„Der sonst so robuste deutsche
Immobilienmarkt, der sich vor allem im Wohnimmobilienmarkt
der Metropolregionen preislich unbeeindruckt von der
Finanzmarktkrise und der aktuellen Wirtschaftskrise
zeigt, musste jedoch beim Blick auf den Gesamtumsatz
zurückstecken“, sagt der Vizepräsident.
Verglichen mit anderen Branchen sei der Immobilienmarkt
jedoch stabil.
Der Immobilienumsatz im Jahr 2009 liegt nach drei
Jahren wieder unter dem langfristigen Durchschnitt in
Höhe von knapp 154 Milliarden Euro und damit nur
knapp unter dem Niveau der Jahre 2000 bis 2005. In den
Jahren 2006 bis 2008 trieben vor allem internationale
Finanzinvestoren die Immobilienumsätze in die Höhe.

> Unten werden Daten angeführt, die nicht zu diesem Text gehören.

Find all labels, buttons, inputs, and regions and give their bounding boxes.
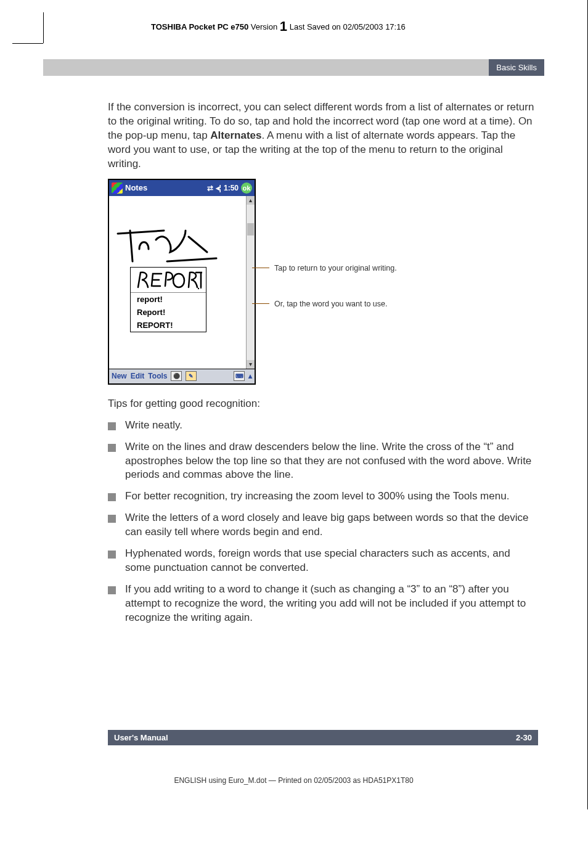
alternates-original-writing (131, 268, 206, 293)
footer-title: User's Manual (114, 733, 168, 742)
volume-icon: ◂¦ (216, 184, 221, 192)
running-header: TOSHIBA Pocket PC e750 Version 1 Last Sa… (151, 18, 544, 35)
product-name: TOSHIBA Pocket PC e750 (151, 22, 248, 31)
device-screenshot: Notes ⇄ ◂¦ 1:50 ok (108, 179, 256, 385)
footer-page: 2-30 (516, 733, 532, 742)
scroll-thumb (247, 223, 254, 235)
alternates-item: Report! (131, 306, 206, 319)
svg-point-0 (198, 287, 199, 289)
callout-leader-line (252, 268, 269, 268)
para-bold: Alternates (210, 129, 261, 141)
tip-text: Write on the lines and draw descenders b… (125, 441, 531, 481)
tip-pre: For better recognition, try increasing t… (125, 490, 453, 502)
callout-text: Tap to return to your original writing. (274, 264, 397, 272)
tips-list: Write neatly. Write on the lines and dra… (108, 419, 538, 625)
ok-button-icon: ok (241, 182, 252, 194)
record-icon: ⚫ (171, 371, 182, 381)
chapter-bar-fill (43, 59, 489, 76)
pen-icon: ✎ (186, 371, 197, 381)
tip-bold: Tools (453, 490, 478, 502)
clock-text: 1:50 (224, 184, 239, 192)
intro-paragraph: If the conversion is incorrect, you can … (108, 100, 538, 171)
scrollbar: ▴ ▾ (246, 196, 255, 369)
tip-text: Write the letters of a word closely and … (125, 512, 529, 538)
alternates-item: report! (131, 293, 206, 306)
tools-menu: Tools (148, 372, 167, 380)
sip-up-icon: ▴ (248, 372, 252, 380)
alternates-item: REPORT! (131, 319, 206, 332)
status-icons: ⇄ ◂¦ 1:50 (207, 184, 239, 192)
scroll-down-icon: ▾ (247, 360, 255, 369)
list-item: Write neatly. (108, 419, 538, 433)
handwriting-turn (112, 200, 241, 268)
chapter-title: Basic Skills (489, 59, 544, 76)
crop-mark-h (12, 43, 43, 74)
tips-intro: Tips for getting good recognition: (108, 397, 538, 411)
tip-text: If you add writing to a word to change i… (125, 583, 526, 623)
print-footer: ENGLISH using Euro_M.dot — Printed on 02… (43, 776, 544, 785)
figure-row: Notes ⇄ ◂¦ 1:50 ok (108, 179, 538, 385)
app-title: Notes (125, 183, 205, 192)
list-item: Hyphenated words, foreign words that use… (108, 547, 538, 575)
callout-word: Or, tap the word you want to use. (252, 300, 387, 308)
tip-text: Write neatly. (125, 419, 182, 431)
writing-canvas: report! Report! REPORT! (109, 196, 246, 369)
start-flag-icon (112, 182, 123, 194)
callout-original: Tap to return to your original writing. (252, 264, 397, 272)
alternates-menu: report! Report! REPORT! (130, 267, 206, 332)
device-titlebar: Notes ⇄ ◂¦ 1:50 ok (109, 180, 255, 196)
edit-menu: Edit (131, 372, 145, 380)
scroll-up-icon: ▴ (247, 196, 255, 205)
page-footer-bar: User's Manual 2-30 (108, 730, 538, 745)
list-item: For better recognition, try increasing t… (108, 489, 538, 504)
connectivity-icon: ⇄ (207, 184, 213, 192)
handwriting-report (134, 269, 202, 290)
list-item: If you add writing to a word to change i… (108, 583, 538, 625)
new-menu: New (112, 372, 127, 380)
version-number: 1 (280, 18, 287, 34)
tip-post: menu. (477, 490, 509, 502)
list-item: Write the letters of a word closely and … (108, 511, 538, 539)
device-command-bar: New Edit Tools ⚫ ✎ ⌨ ▴ (109, 369, 255, 383)
callout-text: Or, tap the word you want to use. (274, 300, 387, 308)
saved-info: Last Saved on 02/05/2003 17:16 (290, 22, 406, 31)
scroll-track (247, 205, 255, 360)
version-label: Version (251, 22, 277, 31)
tip-text: Hyphenated words, foreign words that use… (125, 547, 510, 573)
device-body: report! Report! REPORT! ▴ ▾ (109, 196, 255, 369)
list-item: Write on the lines and draw descenders b… (108, 440, 538, 483)
sip-keyboard-icon: ⌨ (234, 371, 245, 381)
callout-leader-line (252, 303, 269, 304)
chapter-bar: Basic Skills (43, 59, 544, 76)
crop-mark-v (43, 12, 44, 43)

Vom aktuellen Umsatzvolumen in Höhe von 135,13
Milliarden Euro entfielen 122,48 Milliarden Euro (minus
15,20 Prozent) auf die westdeutschen Bundesländer
einschließlich Berlin und 12,65 Milliarden Euro
(minus 21,34 Prozent) auf die ostdeutschen Bundesländer.
Damit liegen die prozentualen Rückgänge ähnlich
hoch wie im Vorjahr.
Regionale Einzeldaten
In allen Bundesländern sind relativ hohe Umsatzrückgänge
zu verzeichnen. Einstellige Umsatzrückgänge
sind lediglich in Bayern (- 9,92 Prozent), Schleswig-Holstein.
(- 7,74 Prozent) und Brandenburg (- 1,36 Prozent)
zu verzeichnen. Die höchsten prozentualen Umsatzrückgänge
sind in Berlin (- 39,17 Prozent), Sachsen (- 31,11 Prozent)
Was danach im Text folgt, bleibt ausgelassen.